(SOURCE MATERIAL begins)

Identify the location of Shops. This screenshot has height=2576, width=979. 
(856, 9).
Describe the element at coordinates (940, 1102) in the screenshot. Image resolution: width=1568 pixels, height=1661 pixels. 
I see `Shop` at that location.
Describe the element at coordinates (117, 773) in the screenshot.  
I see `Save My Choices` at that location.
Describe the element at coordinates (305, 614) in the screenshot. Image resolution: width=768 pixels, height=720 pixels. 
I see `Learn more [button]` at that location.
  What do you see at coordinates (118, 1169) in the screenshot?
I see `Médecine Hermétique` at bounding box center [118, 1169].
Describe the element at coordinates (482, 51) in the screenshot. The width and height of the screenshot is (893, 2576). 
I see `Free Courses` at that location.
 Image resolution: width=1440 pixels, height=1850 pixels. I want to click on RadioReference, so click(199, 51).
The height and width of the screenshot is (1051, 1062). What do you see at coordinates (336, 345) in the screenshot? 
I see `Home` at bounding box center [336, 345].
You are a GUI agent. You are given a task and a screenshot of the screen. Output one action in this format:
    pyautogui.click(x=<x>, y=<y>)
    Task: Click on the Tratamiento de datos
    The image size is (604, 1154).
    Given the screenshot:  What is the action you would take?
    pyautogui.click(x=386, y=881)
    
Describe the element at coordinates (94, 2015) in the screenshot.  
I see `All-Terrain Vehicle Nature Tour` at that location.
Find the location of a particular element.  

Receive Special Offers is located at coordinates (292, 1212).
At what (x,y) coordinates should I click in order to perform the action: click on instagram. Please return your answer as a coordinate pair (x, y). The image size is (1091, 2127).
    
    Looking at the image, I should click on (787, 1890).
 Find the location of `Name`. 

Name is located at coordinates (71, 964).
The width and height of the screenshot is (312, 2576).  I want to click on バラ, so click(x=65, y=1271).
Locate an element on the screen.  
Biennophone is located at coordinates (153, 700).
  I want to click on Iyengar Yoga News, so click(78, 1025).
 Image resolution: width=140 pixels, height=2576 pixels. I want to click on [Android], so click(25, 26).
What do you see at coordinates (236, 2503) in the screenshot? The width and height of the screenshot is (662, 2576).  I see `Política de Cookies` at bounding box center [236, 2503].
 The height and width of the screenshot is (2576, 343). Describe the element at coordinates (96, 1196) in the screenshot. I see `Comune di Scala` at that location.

(SOURCE MATERIAL ends)

[PROBLEM TO SOLVE]: Everything from the line containing "Describe the element at coordinates (94, 2015)" to the end of the records must be written out exactly; include both of those lines and no others.

[SOLUTION]:
Describe the element at coordinates (94, 2015) in the screenshot.  
I see `All-Terrain Vehicle Nature Tour` at that location.
Find the location of a particular element.  

Receive Special Offers is located at coordinates (292, 1212).
At what (x,y) coordinates should I click in order to perform the action: click on instagram. Please return your answer as a coordinate pair (x, y). The image size is (1091, 2127).
    
    Looking at the image, I should click on (787, 1890).
 Find the location of `Name`. 

Name is located at coordinates (71, 964).
The width and height of the screenshot is (312, 2576).  I want to click on バラ, so click(x=65, y=1271).
Locate an element on the screen.  
Biennophone is located at coordinates (153, 700).
  I want to click on Iyengar Yoga News, so click(78, 1025).
 Image resolution: width=140 pixels, height=2576 pixels. I want to click on [Android], so click(25, 26).
What do you see at coordinates (236, 2503) in the screenshot? The width and height of the screenshot is (662, 2576).  I see `Política de Cookies` at bounding box center [236, 2503].
 The height and width of the screenshot is (2576, 343). Describe the element at coordinates (96, 1196) in the screenshot. I see `Comune di Scala` at that location.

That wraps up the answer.